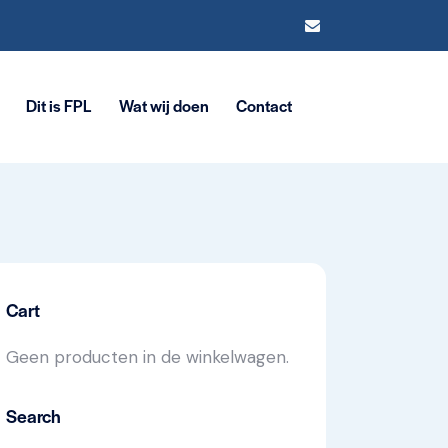
Dit is FPL
Wat wij doen
Contact
Cart
Geen producten in de winkelwagen.
Search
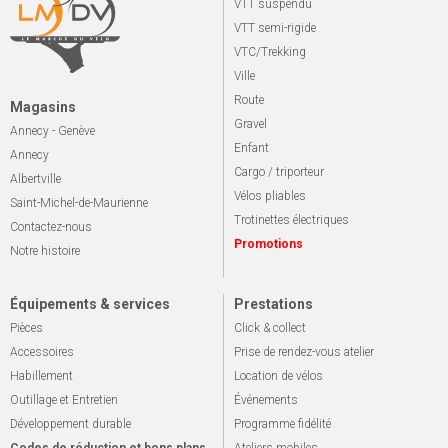
VTT suspendu
VTT semi-rigide
VTC/Trekking
Ville
Route
Magasins
Gravel
Annecy - Genève
Enfant
Annecy
Cargo / triporteur
Albertville
Vélos pliables
Saint-Michel-de-Maurienne
Trotinettes électriques
Contactez-nous
Promotions
Notre histoire
Équipements & services
Prestations
Pièces
Click & collect
Accessoires
Prise de rendez-vous atelier
Habillement
Location de vélos
Outillage et Entretien
Événements
Développement durable
Programme fidélité
Codes de réduction et bons plans
Ateliers mobiles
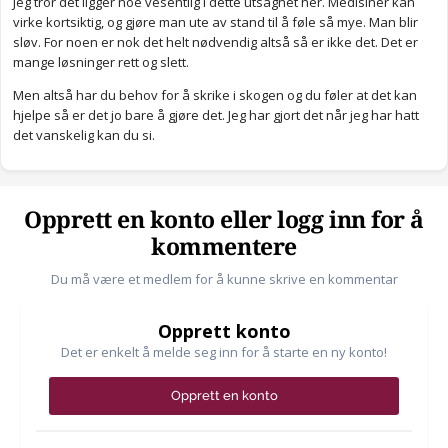
Jeg tror det ligger noe vesentlig i dette utsagnet her. Medisiner kan
virke kortsiktig, og gjøre man ute av stand til å føle så mye. Man blir
sløv. For noen er nok det helt nødvendig altså så er ikke det. Det er
mange løsninger rett og slett.
Men altså har du behov for å skrike i skogen og du føler at det kan
hjelpe så er det jo bare å gjøre det. Jeg har gjort det når jeg har hatt
det vanskelig kan du si.
Opprett en konto eller logg inn for å
kommentere
Du må være et medlem for å kunne skrive en kommentar
Opprett konto
Det er enkelt å melde seg inn for å starte en ny konto!
Opprett en konto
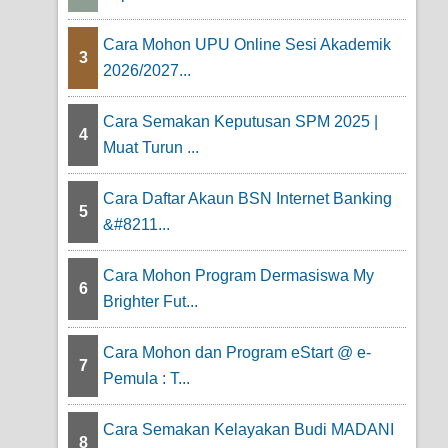
Cara Mohon UPU Online Sesi Akademik
3
2026/2027...
Cara Semakan Keputusan SPM 2025 |
4
Muat Turun ...
Cara Daftar Akaun BSN Internet Banking
5
&#8211...
Cara Mohon Program Dermasiswa My
6
Brighter Fut...
Cara Mohon dan Program eStart @ e-
7
Pemula : T...
Cara Semakan Kelayakan Budi MADANI
8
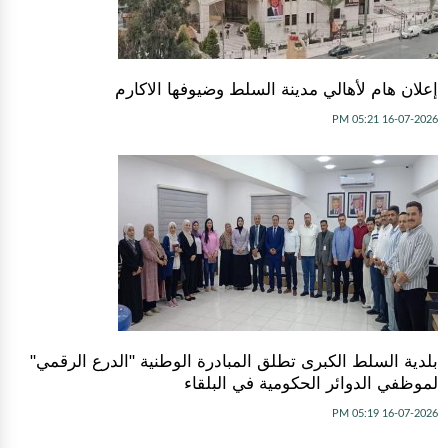
إعلان هام لأهالي مدينة السلط وضيوفها الاكارم
16-07-2026 05:21 PM
بلدية السلط الكبرى تطلق المبادرة الوطنية "الدرع الرقمي"
لموظفي الدوائر الحكومية في البلقاء
16-07-2026 05:19 PM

__What you have to do__
Could you repeat all of the entries exactly, without any of the images?

__Completed task__
Dit is FPL
Wat wij doen
Contact
Cart
Geen producten in de winkelwagen.
Search
VTT suspendu
VTT semi-rigide
VTC/Trekking
Ville
Route
Magasins
Gravel
Annecy - Genève
Enfant
Annecy
Cargo / triporteur
Albertville
Vélos pliables
Saint-Michel-de-Maurienne
Trotinettes électriques
Contactez-nous
Promotions
Notre histoire
Équipements & services
Prestations
Pièces
Click & collect
Accessoires
Prise de rendez-vous atelier
Habillement
Location de vélos
Outillage et Entretien
Événements
Développement durable
Programme fidélité
Codes de réduction et bons plans
Ateliers mobiles
Jeg tror det ligger noe vesentlig i dette utsagnet her. Medisiner kan
virke kortsiktig, og gjøre man ute av stand til å føle så mye. Man blir
sløv. For noen er nok det helt nødvendig altså så er ikke det. Det er
mange løsninger rett og slett.
Men altså har du behov for å skrike i skogen og du føler at det kan
hjelpe så er det jo bare å gjøre det. Jeg har gjort det når jeg har hatt
det vanskelig kan du si.
Opprett en konto eller logg inn for å
kommentere
Du må være et medlem for å kunne skrive en kommentar
Opprett konto
Det er enkelt å melde seg inn for å starte en ny konto!
Opprett en konto
Cara Mohon UPU Online Sesi Akademik
3
2026/2027...
Cara Semakan Keputusan SPM 2025 |
4
Muat Turun ...
Cara Daftar Akaun BSN Internet Banking
5
&#8211...
Cara Mohon Program Dermasiswa My
6
Brighter Fut...
Cara Mohon dan Program eStart @ e-
7
Pemula : T...
Cara Semakan Kelayakan Budi MADANI
8
إعلان هام لأهالي مدينة السلط وضيوفها الاكارم
16-07-2026 05:21 PM
بلدية السلط الكبرى تطلق المبادرة الوطنية "الدرع الرقمي"
لموظفي الدوائر الحكومية في البلقاء
16-07-2026 05:19 PM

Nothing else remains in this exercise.